Con garbo e misura, operando per sottrazione linguistica, riduzione formale e materica, gli architetti dello studio berlinese Sauerbruch Hutton hanno guidato la complessa opera di riconversione e rigenerazione urbana di un’area di 8.775 metri quadrati, che per oltre un secolo è rimasta inaccessibile al pubblico in quanto sede di una caserma militare. Hanno lavorato su sette corpi di fabbrica, di cui tre di nuova realizzazione.
Diversi sono stati i livelli della loro riflessione e dell’intervento: il sito stesso e la sua memoria stratificata nel tempo, gli edifici vecchi e nuovi con i loro contenuti e programmi funzionali correlati al museo (caffetterie, ristoranti, negozi, libreria, children entertainment), l’articolazione spaziale e visiva dell’impianto complessivo nel contesto urbano di oggi.
“Abbiamo cercato il dialogo, in chiave di apertura e partecipazione inclusiva, innanzitutto con la comunità di riferimento, sia dal punto di vista territoriale che architettonico”, spiegano i progettisti, “riprendendo forme ed estetiche del preesistente e del paesaggio circostante. Siamo ormai nell’era post-Bilbao: si può essere spettacolari anche operando per frammenti.
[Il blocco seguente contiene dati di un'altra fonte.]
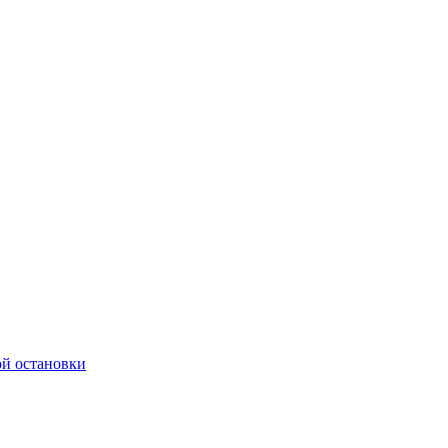
ой остановки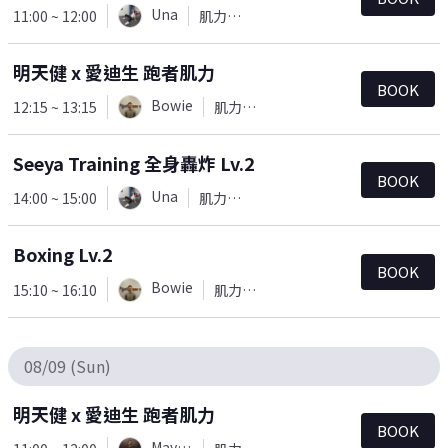
Una
11:00 ~ 12:00
肌力訓練
明天健 x 愛迪生 跑者肌力
BOOK
Bowie
12:15 ~ 13:15
肌力訓練
Seeya Training 全身轟炸 Lv.2
BOOK
Una
14:00 ~ 15:00
肌力訓練
Boxing Lv.2
BOOK
Bowie
15:10 ~ 16:10
肌力訓練
08/09 (Sun)
明天健 x 愛迪生 跑者肌力
BOOK
Mayaw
Con il colore, per esempio, un elemento che gioca un ruolo determinante in chiave percettiva, modulando la trama spaziale del puzzle compositivo anche mediante effetti ottici. I prospetti del nuovo edificio museale sono infatti rivestiti con una texture policroma di oltre 20 mila elementi di ceramica in 13 tonalità, cangiante a seconda dell’incidenza della luce, che rimanda alla varietà cromatica di ciò che sta intorno”.